### Stored data entries:
......

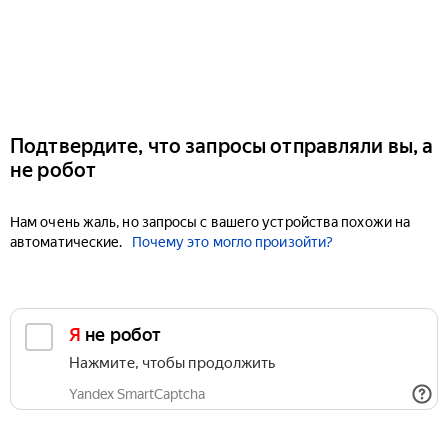
Подтвердите, что запросы отправляли вы, а
не робот
Нам очень жаль, но запросы с вашего устройства похожи на
автоматические.
Почему это могло произойти?
Я не робот
Нажмите, чтобы продолжить
Yandex SmartCaptcha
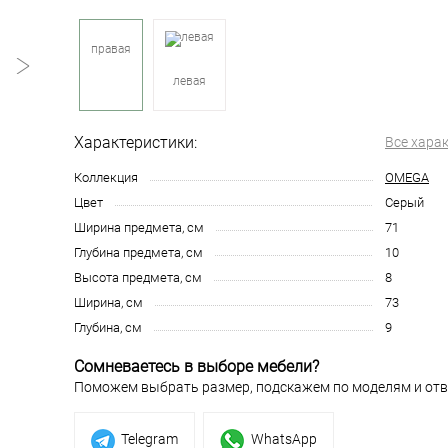
правая
левая
Характеристики:
Все хара
Коллекция
OMEGA
Цвет
Серый
Ширина предмета, см
71
Глубина предмета, см
10
Высота предмета, см
8
Ширина, см
73
Глубина, см
9
Сомневаетесь в выборе мебели?
Поможем выбрать размер, подскажем по моделям и отв
Telegram
WhatsApp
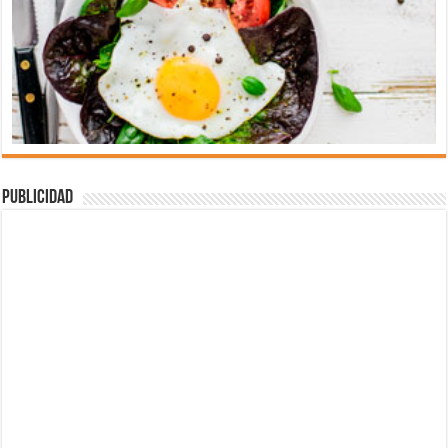
Publicidad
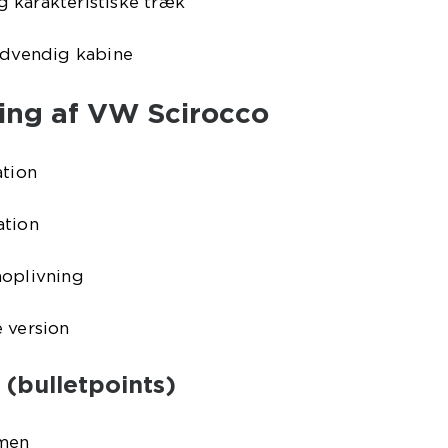
 karakteristiske træk
indvendig kabine
ling af VW Scirocco
ation
ation
noplivning
 version
 (bulletpoints)
rmen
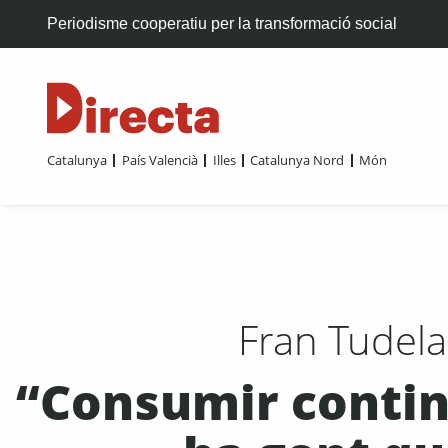
Periodisme cooperatiu per la transformació social
Catalunya
País Valencià
Illes
Catalunya Nord
Món
Fran Tudela
“Consumir conting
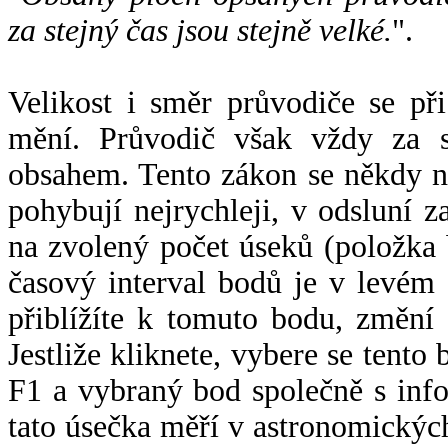
za stejný čas jsou stejně velké.
".
Velikost i směr průvodiče se při
mění. Průvodič však vždy za s
obsahem. Tento zákon se někdy 
pohybují nejrychleji, v odsluní z
na zvolený počet úseků (položka 
časový interval bodů je v levém
přiblížíte k tomuto bodu, změní
Jestliže kliknete, vybere se tento
F1 a vybraný bod společně s info
tato úsečka měří v astronomickýc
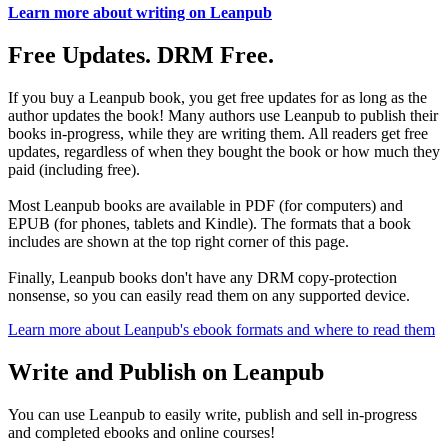
Learn more about writing on Leanpub
Free Updates. DRM Free.
If you buy a Leanpub book, you get free updates for as long as the
author updates the book! Many authors use Leanpub to publish their
books in-progress, while they are writing them. All readers get free
updates, regardless of when they bought the book or how much they
paid (including free).
Most Leanpub books are available in PDF (for computers) and
EPUB (for phones, tablets and Kindle). The formats that a book
includes are shown at the top right corner of this page.
Finally, Leanpub books don't have any DRM copy-protection
nonsense, so you can easily read them on any supported device.
Learn more about Leanpub's ebook formats and where to read them
Write and Publish on Leanpub
You can use Leanpub to easily write, publish and sell in-progress
and completed ebooks and online courses!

......

### WHAT YOU ARE ASKED TO DO:
Write the entries above out again exactly, but not the pictures.

### ANSWER SPACE:
Подтвердите, что запросы отправляли вы, а
не робот
Нам очень жаль, но запросы с вашего устройства похожи на
автоматические.
Почему это могло произойти?
Я не робот
Нажмите, чтобы продолжить
Yandex SmartCaptcha
правая
левая
Характеристики:
Все хара
Коллекция
OMEGA
Цвет
Серый
Ширина предмета, см
71
Глубина предмета, см
10
Высота предмета, см
8
Ширина, см
73
Глубина, см
9
Сомневаетесь в выборе мебели?
Поможем выбрать размер, подскажем по моделям и отв
Telegram
WhatsApp
Publicidad
 karakteristiske træk
indvendig kabine
ling af VW Scirocco
ation
ation
noplivning
 version
 (bulletpoints)
rmen
Periodisme cooperatiu per la transformació social
Catalunya
País Valencià
Illes
Catalunya Nord
Món
Fran Tudela
“Consumir conting
za stejný čas jsou stejně velké.
".
Velikost i směr průvodiče se při
mění. Průvodič však vždy za s
obsahem. Tento zákon se někdy 
pohybují nejrychleji, v odsluní z
na zvolený počet úseků (položka 
časový interval bodů je v levém
přiblížíte k tomuto bodu, změní
Jestliže kliknete, vybere se tento
F1 a vybraný bod společně s info
tato úsečka měří v astronomickýc
Learn more about writing on Leanpub
Free Updates. DRM Free.
If you buy a Leanpub book, you get free updates for as long as the
author updates the book! Many authors use Leanpub to publish their
books in-progress, while they are writing them. All readers get free
updates, regardless of when they bought the book or how much they
paid (including free).
Most Leanpub books are available in PDF (for computers) and
EPUB (for phones, tablets and Kindle). The formats that a book
includes are shown at the top right corner of this page.
Finally, Leanpub books don't have any DRM copy-protection
nonsense, so you can easily read them on any supported device.
Learn more about Leanpub's ebook formats and where to read them
Write and Publish on Leanpub
You can use Leanpub to easily write, publish and sell in-progress
and completed ebooks and online courses!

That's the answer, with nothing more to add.